The US-China shootings on the trade agreement continue. In parallel, South Korea has announced that North Korea has launched an unidentified projectile. This, on the one hand, raises the situation and prompts traders to stay on the sell button. On the other hand, the EU's firm hand in terms of Iran and the nuclear agreement has at least achieved so far, and Tehran has announced that they want to continue to participate in this agreement.
Where to look for profits in this precarious situation?
First of all, we can expect oil recovery at least in the short term, but we need to be cautious about new threats from Trump, new sanctions or responses from Iran. The WTI levels are suitable for long positions with SL 61.30 positioning, with a break below this level might be leading to a further sharpening of the situation and a serious downturn.
The indices remain at good levels in a fairly sold out buy area, but we must be careful again. With a DAX Break below 12020, it can unlock serious sell orders and see a serious drop. The DJIA breakout below 28785 from today for now remains fake, as the current bar is 13 on DeM Sequential and one positive development of US China trade deal may lead to serious purchases but once again at a new intraday low we have to be prepared for probable sales.
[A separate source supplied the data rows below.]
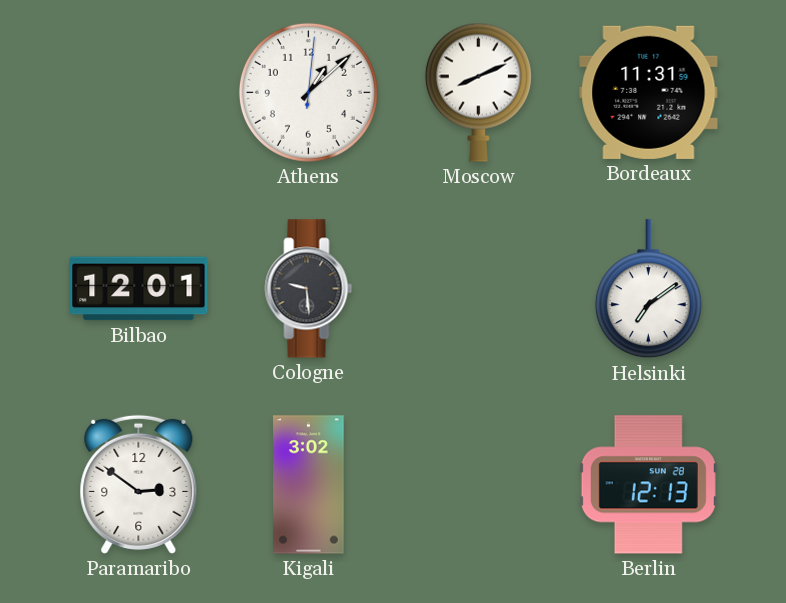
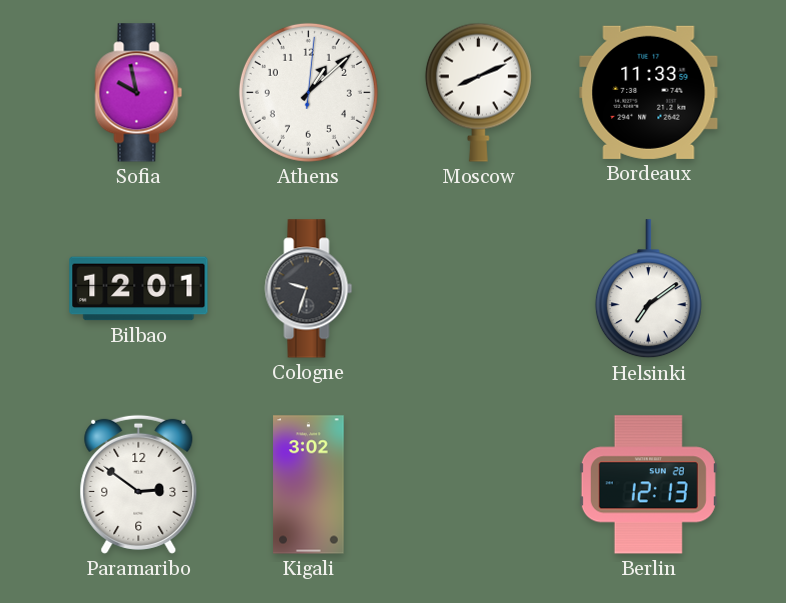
Sofia: none -> 9:58
Bordeaux: 11:31 -> 11:33
Cologne: 9:29 -> 9:33
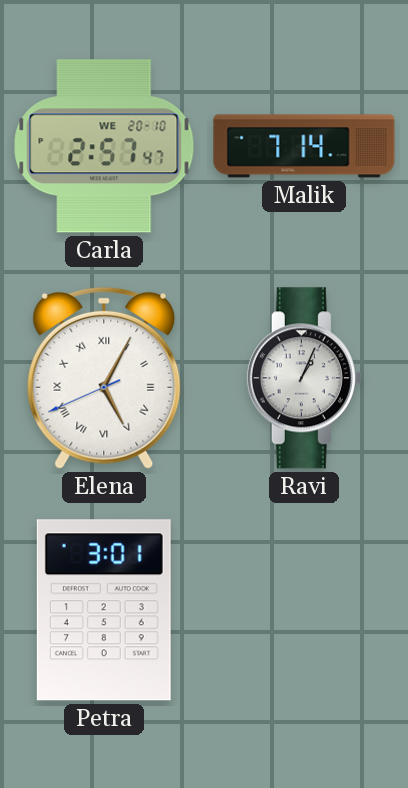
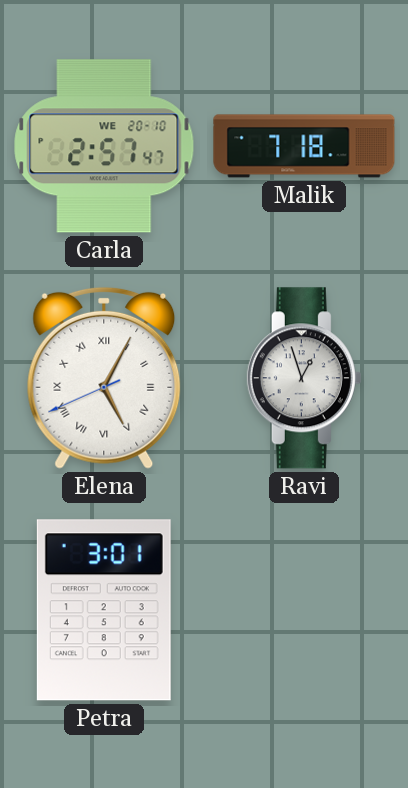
Malik: 7:14 -> 7:18
Ravi: 1:04 -> 12:57
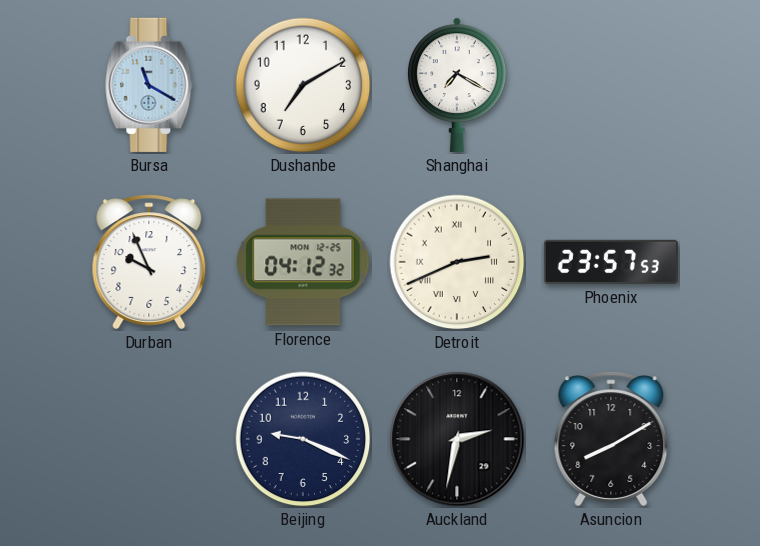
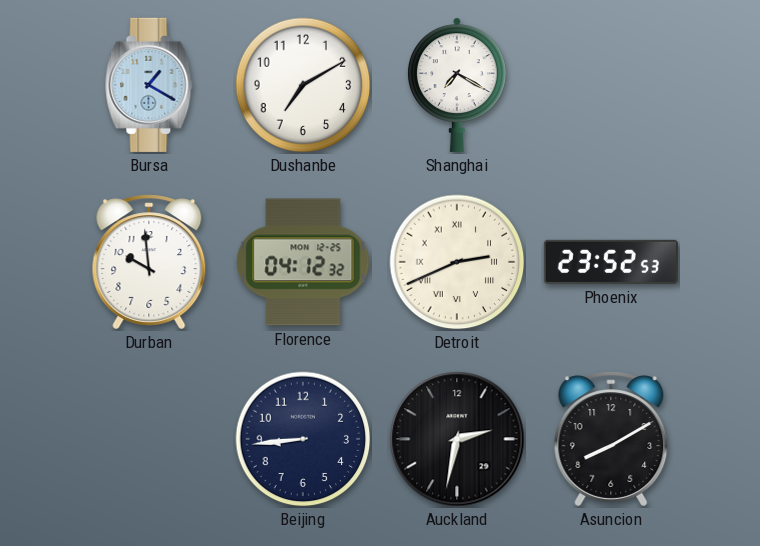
Bursa: 11:20 -> 1:20
Durban: 9:56 -> 9:59
Phoenix: 23:57 -> 23:52
Beijing: 9:19 -> 8:44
The start of the European session was extremely negative, but now at 12:00 it is likely that bank traders will close positions, at least in part in anticipation of the sentiment from the US, with the opening of Wall Street now again to expect dynamics and look again for clues on the market diraction.
In the short term, we can expect an upward corrective movement in risk assets as a whole at least until the start of the US stock market.
The USDJPY foreign exchange market remains under serious surveillance, with a positive development of commercial tensions leading to serious purchases. USD remained strong compared to other currencies, with only JPY in negative territory due to the risk of market sentiment. Technically, it has 9k on the previous bar and raises stops after this serious downturn, which gives a good opportunity to look for long positions, but only after confirmation from the foundation.
EURUSD remains under pressure as yesterday the banking sector in Europe has remained under strain, suggesting that the ECB may need to add new incentives beyond TLTRO and that leads to negative sentiment towards the euro. Current levels do not seem appropriate for a new sell, but rather it is logical to keep the open positions if they are in the 1.1260 or higher range.
AUDUSD and AUDJPY continue to set new lower intraday yesterday, indicating serious tensions over a US-China deal, but a new short positioning seems to be illogical and disadvantageous given the current risk / reward opportunities.